British Airways is testing out an autonomous electric wheelchair for people with mobility needs at JFK airport in New York City.

Built by Silicon Valley-based tech firm Whill, the high-tech vehicle incorporates anti-collision technology and lets the rider use a touchscreen to select from a range of destinations within the airport.

“The vehicle safely navigates the terminal without the need for assistance from travel companions or the airport support team, currently responsible for escorting customers from check-in directly to the boarding gate,” British Airways said in a release detailing the trial.

British Airways

The rider can change their destination at any point, and also select multiple places to visit on their way to the boarding gate. After the rider exits the vehicle at the gate, the machine returns to the docking station by itself, ready for the next person.

The autonomous wheelchair offers a smooth ride and can make tight turns, but with a top speed of just 5 mph, don’t rely on it to whiz you to your gate if you’re late for your flight.

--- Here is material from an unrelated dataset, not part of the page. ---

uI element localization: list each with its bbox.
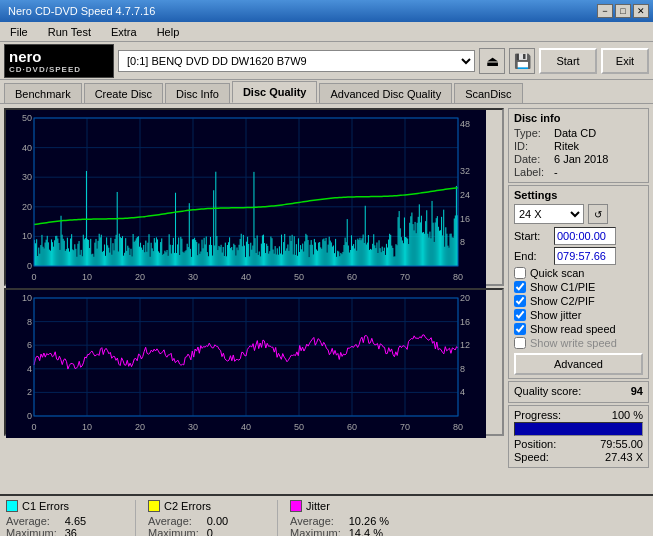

British Airways said that almost half a million of its customers require additional assistance each year, and so the airline is keen to explore new ways to offer them a more comfortable travel experience.

WHILL Airport Mobility Service

“Our customers tell us they would like greater independence and control over their journey through the airport, so we were keen to trial autonomous devices and see our customers’ response to the very latest mobility technology in a real airport environment,” Ricardo Vidal, British Airways’ head of innovation, said in a release.

He added that further testing of the service will be carried out at the U.K.’s Heathrow airport over the next few months with a view to introducing the technology alongside its team of customer service staff.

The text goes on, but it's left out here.